Змия в Раю | страница 11



В нем не было ничего от меланхолического уныния галицийских ландшафтов, все здесь было лучезарно и весело, солнце, казалось, никогда не заходило над этим дивным краем, а осень никогда не сбрасывала с деревьев лиственного убранства.

Естественно, что в сердце вернувшегося из долгого путешествия жизнелюба здесь пустило ростки и начало расцветать чистое, благородное чувство расположения, причем Сергей даже на мгновение не задумывался, что это чувство может не встретить взаимности. Ибо здесь не было места для боли и неутоленной тоски, здесь нужно было любить, и любить счастливо. Будь Сергей чуточку хитрее или не столь искренним, он первым делом пристальнее пригляделся бы к местечку и его обитателям, а прежде всего к девушке, которая так быстро полонила сердце его. Но у него даже мысли не возникало скрывать свои ощущения, помыслы и желания, и он поклонялся Наталье так, словно это было одновременно его обязанностью и его правом. Как ни странно, хотя все заметили, что он ухаживает за ней, сама она этого не замечала, поскольку в ней не было и следа тщеславия или жеманного кокетства. В своей веселой наивности, в глубокой правдивости своей детской души она совершенно не задумывалась о любви. Наталье даже в голову не приходило, что она чем-то особенно дорога ему, когда он бросал на нее нежные взгляды или с сердечностью брал ее за руку. И она лишь по чистоте помыслов, из простодушной радости жизни летела ему навстречу, когда он появлялся, лишь поэтому дразнила его бесчисленными озорными проделками, когда он бывал в Михайловке, и так настоятельно приглашала снова поскорее приехать, когда он откланивался. Только когда он оказывал ей маленькие знаки внимания, она смущалась, но смущалась от скромности, ибо была воплощением смирения и привыкла слушаться, прислуживать и работать.
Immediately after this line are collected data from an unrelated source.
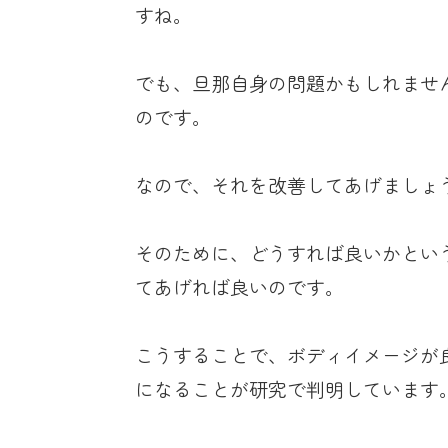
すね。
でも、旦那自身の問題かもしれませ
のです。
なので、それを改善してあげましょ
そのために、どうすれば良いかとい
てあげれば良いのです。
こうすることで、ボディイメージが
になることが研究で判明しています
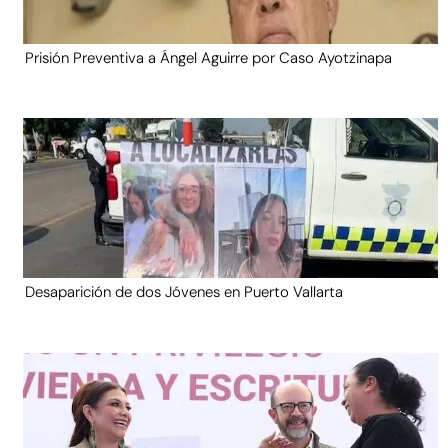
Prisión Preventiva a Ángel Aguirre por Caso Ayotzinapa
Desaparición de dos Jóvenes en Puerto Vallarta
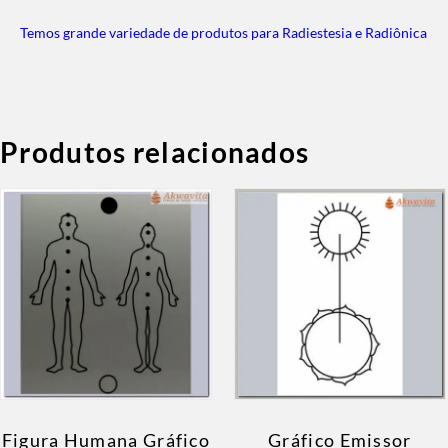
Temos grande variedade de produtos para Radiestesia e Radiônica
Produtos relacionados
Figura Humana Gráfico
Gráfico Emissor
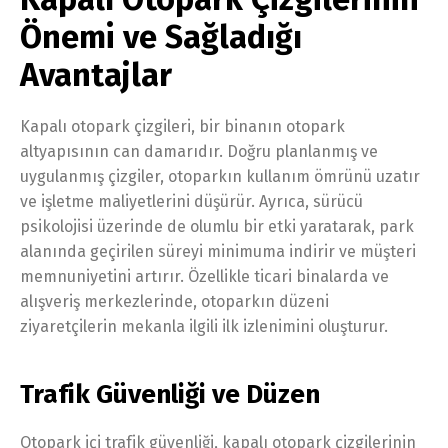
Önemi ve Sağladığı
Avantajlar
Kapalı otopark çizgileri, bir binanın otopark
altyapısının can damarıdır. Doğru planlanmış ve
uygulanmış çizgiler, otoparkın kullanım ömrünü uzatır
ve işletme maliyetlerini düşürür. Ayrıca, sürücü
psikolojisi üzerinde de olumlu bir etki yaratarak, park
alanında geçirilen süreyi minimuma indirir ve müşteri
memnuniyetini artırır. Özellikle ticari binalarda ve
alışveriş merkezlerinde, otoparkın düzeni
ziyaretçilerin mekanla ilgili ilk izlenimini oluşturur.
Trafik Güvenliği ve Düzen
Otopark içi trafik güvenliği, kapalı otopark çizgilerinin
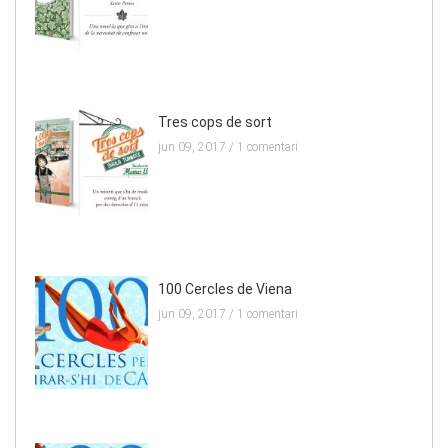
Tres cops de sort
jun 09, 2017 /
1 comentari
100 Cercles de Viena
jun 09, 2017 /
1 comentari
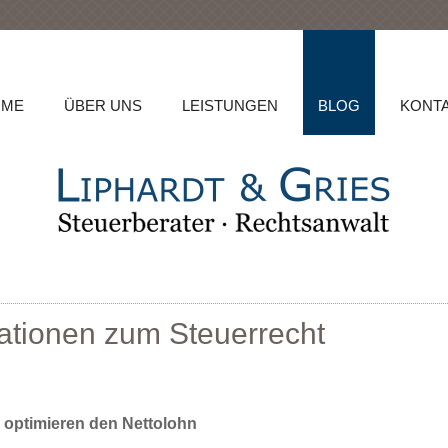
OME
ÜBER UNS
LEISTUNGEN
BLOG
KONT
ationen zum Steuerrecht
 optimieren den Nettolohn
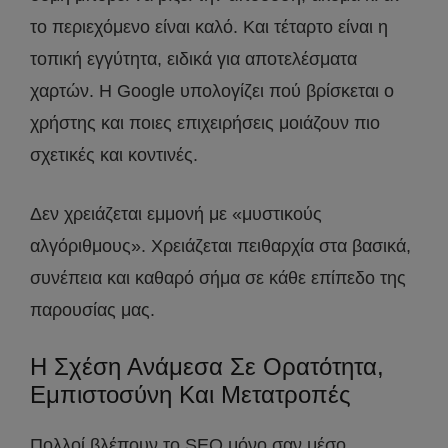
το περιεχόμενο είναι καλό. Και τέταρτο είναι η
τοπική εγγύτητα, ειδικά για αποτελέσματα
χαρτών. Η Google υπολογίζει πού βρίσκεται ο
χρήστης και ποιες επιχειρήσεις μοιάζουν πιο
σχετικές και κοντινές.
Δεν χρειάζεται εμμονή με «μυστικούς
αλγόριθμους». Χρειάζεται πειθαρχία στα βασικά,
συνέπεια και καθαρό σήμα σε κάθε επίπεδο της
παρουσίας μας.
Η Σχέση Ανάμεσα Σε Ορατότητα,
Εμπιστοσύνη Και Μετατροπές
Πολλοί βλέπουν το SEO μόνο σαν μέσο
Однажды вечером Сергей с ружьем на плече и с черным английским вассерхундом[13] Чернышом шел по саду, когда невдалеке вдруг быстро один за другим прогремели два выстрела. Следом в воздух с громкими криками взмыла стая сорок, и затем среди плодовых деревьев появилась смехотворная карикатура на сарматскую амазонку. Этой, будто с полотен Хогарта[14] сошедшей, фигурой оказалась уже знакомая нам Квита, ключница (по-нашему, экономка), которая обычно проводила свободное вечернее время, расхаживая по саду со старым пистолетом и стреляя сорок, наносивших разнообразный вред урожаю. Высокорослая, поджарая и до невероятности безобразная, она вдобавок была усеяна бесчисленными веснушками и имела ярко-рыжие волосы, так что сейчас в своем зеленом платье она стояла на фоне огненно-золотого заката точно зажженная зеленая восковая свеча или цветок, который в народе называют «пылколюбом».